Politico: Lawmakers Laud VA Whistleblowers
House lawmakers charged Tuesday that a culture of corruption at the Department of Veterans Affairs allowed the agency to freely retaliate against whistleblowers. At a hearing of the House Committee on Veterans’ Affairs, lawmakers peppered four federal whistleblowers on ways to fix the VA’s reputation of acting against employees who raise concerns about health care quality or fraud and said the VA needed a broad cultural change (French, 7/8).

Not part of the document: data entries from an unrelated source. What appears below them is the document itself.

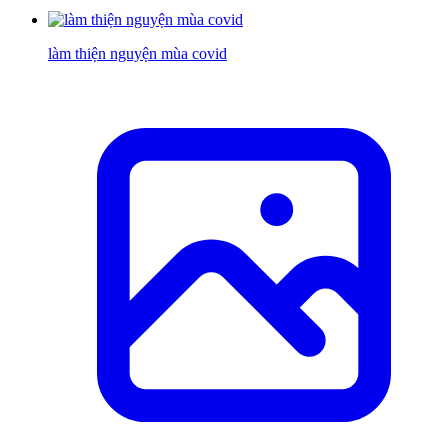
làm thiện nguyện mùa covid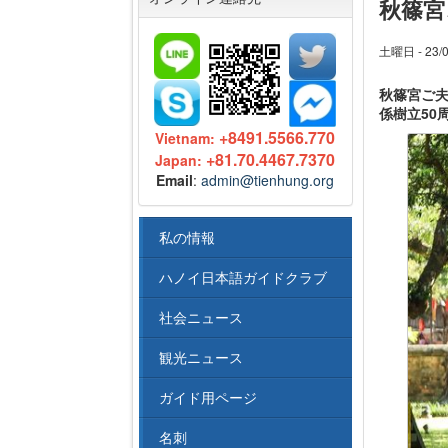
秋篠宮
土曜日 - 23/0
秋篠宮ご夫
係樹立50
+8491.5566.770
Vietnam:
+81.70.4467.7370
Japan:
Email
:
admin@tienhung.org
私の情報
ハノイ日本語ガイドクラブ
社会ニュース
観光ニュース
ガイド用ページ
名刺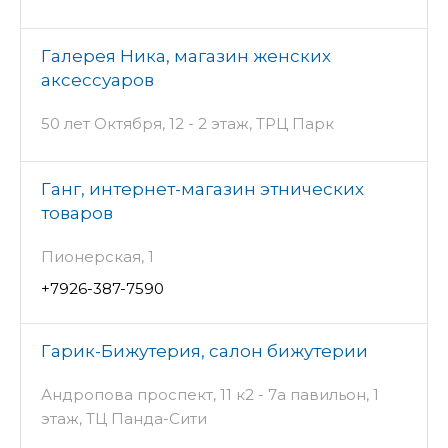
Галерея Ника, магазин женских
аксессуаров
50 лет Октября, 12 - 2 этаж, ТРЦ Парк
Ганг, интернет-магазин этнических
товаров
Пионерская, 1
+7926-387-7590
Гарик-Бижутерия, салон бижутерии
Андропова проспект, 11 к2 - 7а павильон, 1
этаж, ТЦ Панда-Сити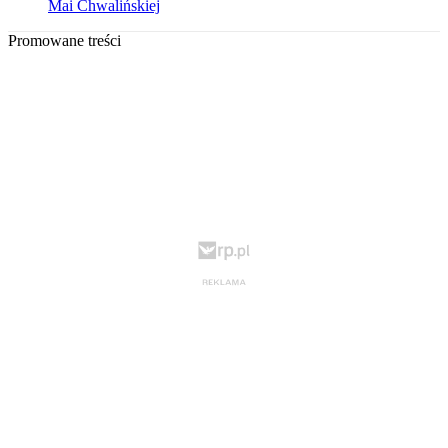
Mai Chwalińskiej
Promowane treści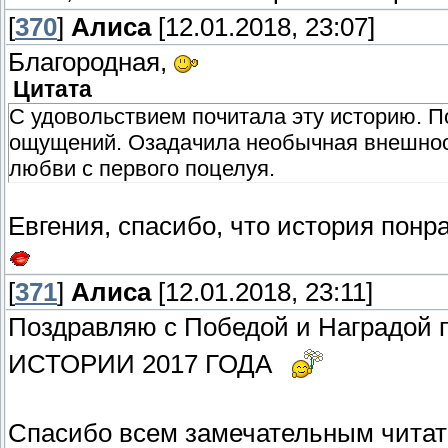
[
370
]
Алиса
[12.01.2018, 23:07]
Благородная,
Цитата
С удовольствием почитала эту историю. П
ощущений. Озадачила необычная внешност
любви с первого поцелуя.
Евгения, спасибо, что история понр
[
371
]
Алиса
[12.01.2018, 23:11]
Поздравляю с Победой и Наградой 
ИСТОРИИ 2017 ГОДА
Спасибо всем замечательным читат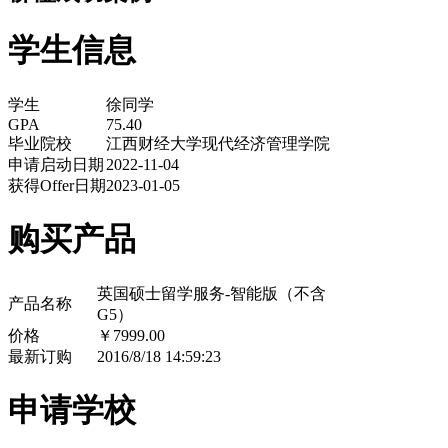
学生信息
学生
徐同学
GPA
75.40
毕业院校
江西财经大学现代经济管理学院
申请启动日期
2022-11-04
获得Offer日期
2023-01-05
购买产品
英国硕士留学服务-智能版（不含
产品名称
G5）
价格
￥7999.00
最新订购
2016/8/18 14:59:23
申请学校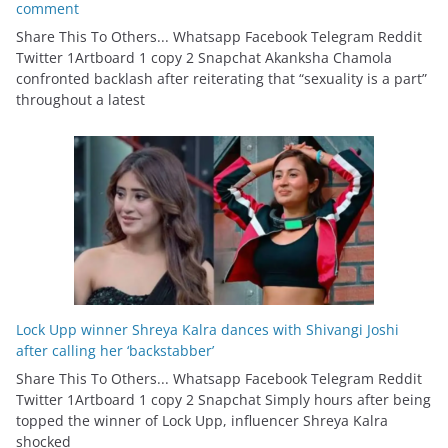
comment
Share This To Others... Whatsapp Facebook Telegram Reddit
Twitter 1Artboard 1 copy 2 Snapchat Akanksha Chamola
confronted backlash after reiterating that “sexuality is a part”
throughout a latest
Lock Upp winner Shreya Kalra dances with Shivangi Joshi
after calling her ‘backstabber’
Share This To Others... Whatsapp Facebook Telegram Reddit
Twitter 1Artboard 1 copy 2 Snapchat Simply hours after being
topped the winner of Lock Upp, influencer Shreya Kalra
shocked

Fox News: Whistleblowers Describe VA Culture Of Retaliation To Lawmakers At Hearing
Four VA whistleblowers told House lawmakers in a hearing Tuesday night that they were harassed, were placed on leave and encountered other forms of retaliation when they attempted to report wrongdoing in the agency. Their testimony came as a federal investigative agency said it was examining 67 claims of retaliation by supervisors at the department against employees who filed whistleblower complaints -- including 25 complaints filed since June 1 -- after a growing health care scandal involving long patient waits and falsified records became public (7/9).
The Associated Press: VA Apologizes To Whistleblowers Facing Retaliation
A top official at the Veterans Affairs Department says he is sorry that VA employees have suffered retaliation after making complaints about poor patient care, long wait times and other problems. James Tuchschmidt, the No. 2 official at the Veterans Health Administration, the VA's health care arm, apologized on behalf of the department at a congressional hearing Tuesday night. "I apologize to everyone whose voice has been stifled," Tuchschmidt said after listening to four VA employees testify for nearly three hours about VA actions to limit criticism and strike back against whistleblowers. "That's not what I stand for. I'm very disillusioned and sickened by all of this” (Daly, 7/9).